- [EXERCISE BRIEF] Reproduce only what runs from the line containing "Probeer het kosteloos uit" to the line containing "execução dos planos e açõ" in the records below, inclusive. Keep it exact, and keep the pictures out.

- [STORED DATA]
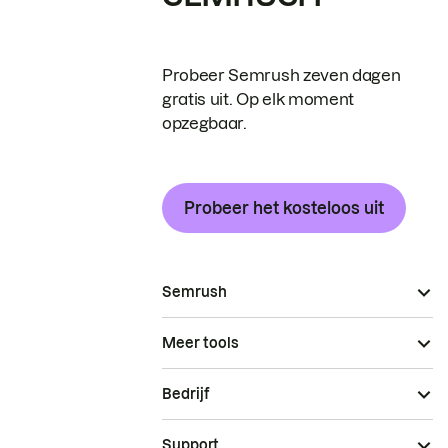
Probeer Semrush zeven dagen
gratis uit. Op elk moment
opzegbaar.
Probeer het kosteloos uit
Semrush
Meer tools
Bedrijf
Support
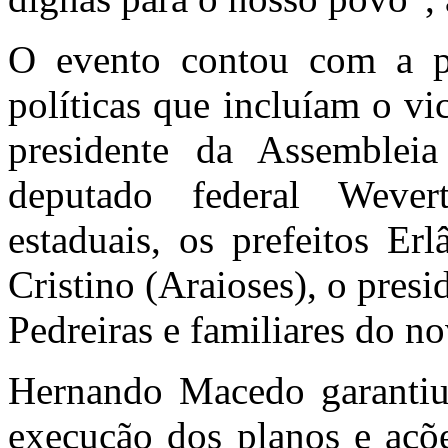
O evento contou com a par
políticas que incluíam o v
presidente da Assembleia
deputado federal Wever
estaduais, os prefeitos Er
Cristino (Araioses), o pres
Pedreiras e familiares do no
Hernando Macedo garantiu 
execução dos planos e açõ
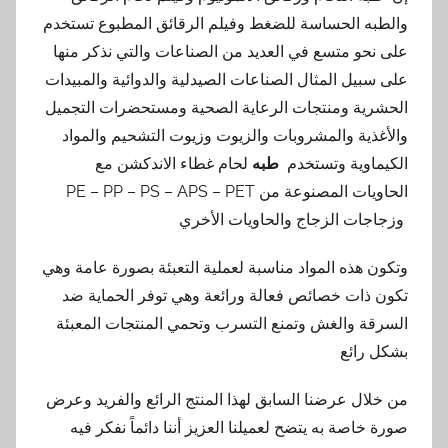
والطبه الحساسة للضغط وفيلم الرقائق المطبوع تستخدم
على نحو متسع في العديد من الصناعات والتي نذكر منها
على سبيل المثال الصناعات الصيدلية والدوائية والمبيدات
الحشرية ومنتجات الرعاية الصحية ومستحضرات التجميل
والأغذية والمشروبات والزيوت وزيوت التشحيم والمواد
الكيماوية وتستخدم
طبه
لحام غطاء الاندكشن مع
الحاويات المصنوعة من PE – PP – PS – APS – PET
وزجاجات الزجاج والحاويات الأخري
وتكون هذه المواد مناسبة لعملية التعبئة بصورة عامة وهي
تكون ذات خصائص فعالة ورائعة وهي توفر الحماية ضد
السرقة والغش وتمنع التسرب وتحمي المنتجات المعبئة
بشكل رائع
من خلال عرضنا السابق لهذا المنتج الرائع والفريد وعرض
صورة خاصة به يتضح لعميلنا العزيز أننا دائماً نفكر فيه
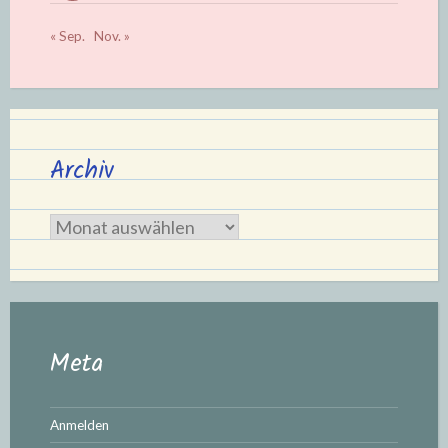
« Sep.
Nov. »
Archiv
Archiv
Meta
Anmelden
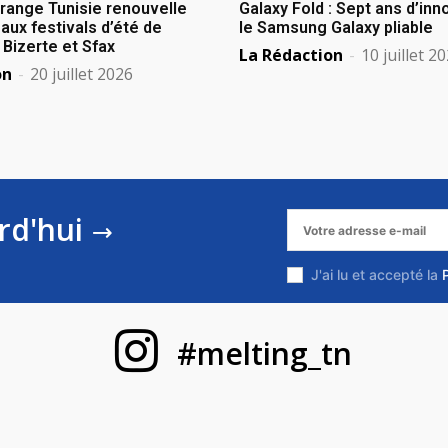
Orange Tunisie renouvelle
Galaxy Fold : Sept ans d’in
aux festivals d’été de
le Samsung Galaxy pliable
izerte et Sfax
La Rédaction
-
10 juillet 2
on
-
20 juillet 2026
rd'hui
J'ai lu et accepté la
#melting_tn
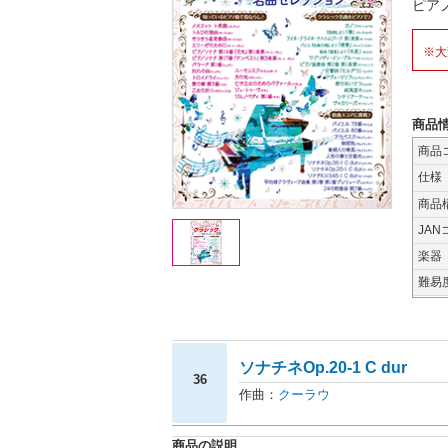
ピア
※大
商品
商品
仕様
商品
JAN
楽器
難易
ソナチネOp.20-1 C dur
36
作曲：
クーラウ
商品の説明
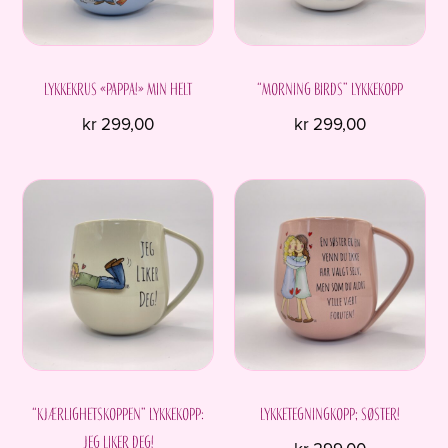
velges
på
produktsiden
Lykkekrus «Pappa!» Min helt
“Morning birds” Lykkekopp
kr
299,00
kr
299,00
“Kjærlighetskoppen” Lykkekopp:
Lykketegningkopp; Søster!
Jeg liker deg!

- [WRITTEN RESPONSE]
Probeer het kosteloos uit
Semrush
Meer tools
Bedrijf
Support
O evento contou com a par
políticas que incluíam o v
presidente da Assembleia
deputado federal Wever
estaduais, os prefeitos Er
Cristino (Araioses), o pres
Pedreiras e familiares do no
Hernando Macedo garantiu 
execução dos planos e açõ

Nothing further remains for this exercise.